Collected data entries:
┄┄┄┄┄┄┄┄┄┄
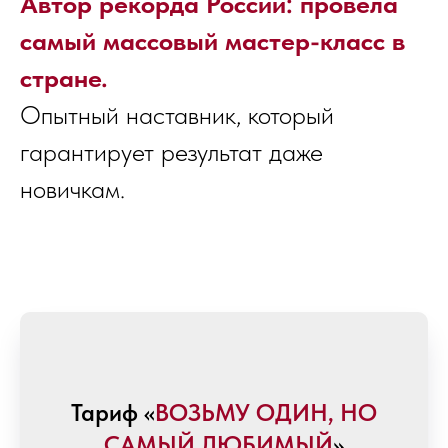
Автор рекорда России: провела
самый массовый мастер-класс в
стране.
Опытный наставник, который
гарантирует результат даже
новичкам.
Тариф «
ВОЗЬМУ ОДИН, НО
САМЫЙ ЛЮБИМЫЙ
»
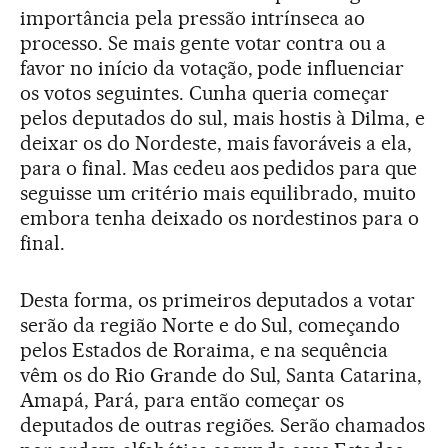
importância pela pressão intrínseca ao
processo. Se mais gente votar contra ou a
favor no início da votação, pode influenciar
os votos seguintes. Cunha queria começar
pelos deputados do sul, mais hostis à Dilma, e
deixar os do Nordeste, mais favoráveis a ela,
para o final. Mas cedeu aos pedidos para que
seguisse um critério mais equilibrado, muito
embora tenha deixado os nordestinos para o
final.
Desta forma, os primeiros deputados a votar
serão da região Norte e do Sul, começando
pelos Estados de Roraima, e na sequência
vêm os do Rio Grande do Sul, Santa Catarina,
Amapá, Pará, para então começar os
deputados de outras regiões. Serão chamados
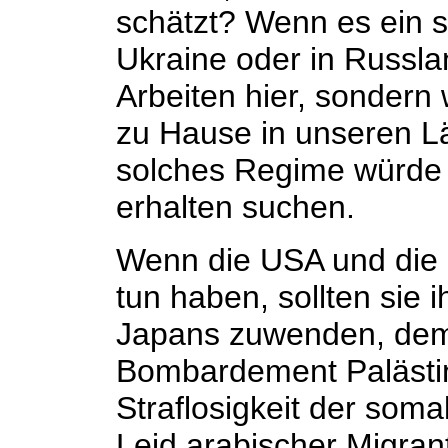
schätzt? Wenn es ein 
Ukraine oder in Russla
Arbeiten hier, sondern
zu Hause in unseren L
solches Regime würde 
erhalten suchen.
Wenn die USA und die 
tun haben, sollten sie 
Japans zuwenden, dem 
Bombardement Palästina
Straflosigkeit der som
Leid arabischer Migran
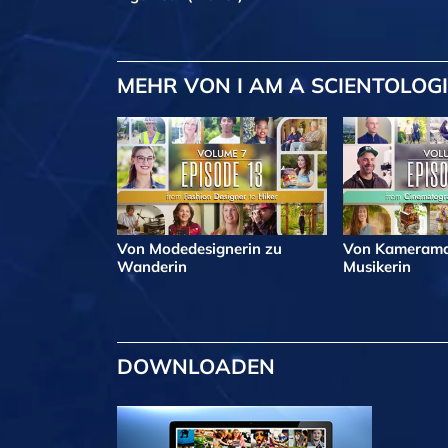
MEHR
VON I AM A SCIENTOLOG
Von Modedesignerin zu
Von Kamerama
Wanderin
Musikerin
DOWNLOADEN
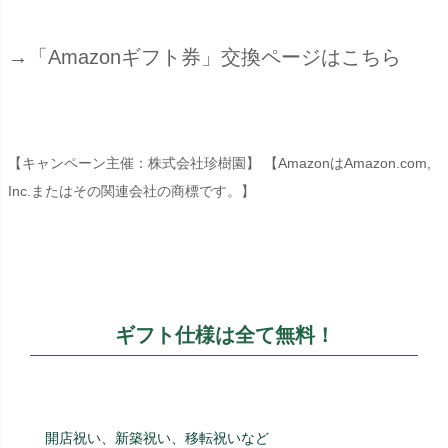
→「Amazonギフト券」交換ページはこちら
【キャンペーン主催：株式会社珍樹園】 【AmazonはAmazon.com,
Inc.またはその関連会社の商標です。】
ギフト仕様は全て無料！
開店祝い、新築祝い、移転祝いなど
┄┄┄┄┄┄┄┄┄┄
» **WHAT YOU NEED TO DO**
Starting from the line containing "deixar os do", repeat each line exactly through the end of the entries, including the last, while leaving pictures out.

» **ANSWER FOR THE TASK**
deixar os do Nordeste, mais favoráveis a ela,
para o final. Mas cedeu aos pedidos para que
seguisse um critério mais equilibrado, muito
embora tenha deixado os nordestinos para o
final.
Desta forma, os primeiros deputados a votar
serão da região Norte e do Sul, começando
pelos Estados de Roraima, e na sequência
vêm os do Rio Grande do Sul, Santa Catarina,
Amapá, Pará, para então começar os
deputados de outras regiões. Serão chamados
schätzt? Wenn es ein 
Ukraine oder in Russla
Arbeiten hier, sondern
zu Hause in unseren L
solches Regime würde 
erhalten suchen.
Wenn die USA und die 
tun haben, sollten sie 
Japans zuwenden, dem 
Bombardement Palästina
Straflosigkeit der som
Leid arabischer Migran
MEHR
VON I AM A SCIENTOLOG
Von Modedesignerin zu
Von Kamerama
Wanderin
Musikerin
DOWNLOADEN
→「Amazonギフト券」交換ページはこちら
【キャンペーン主催：株式会社珍樹園】 【AmazonはAmazon.com,
Inc.またはその関連会社の商標です。】
ギフト仕様は全て無料！
開店祝い、新築祝い、移転祝いなど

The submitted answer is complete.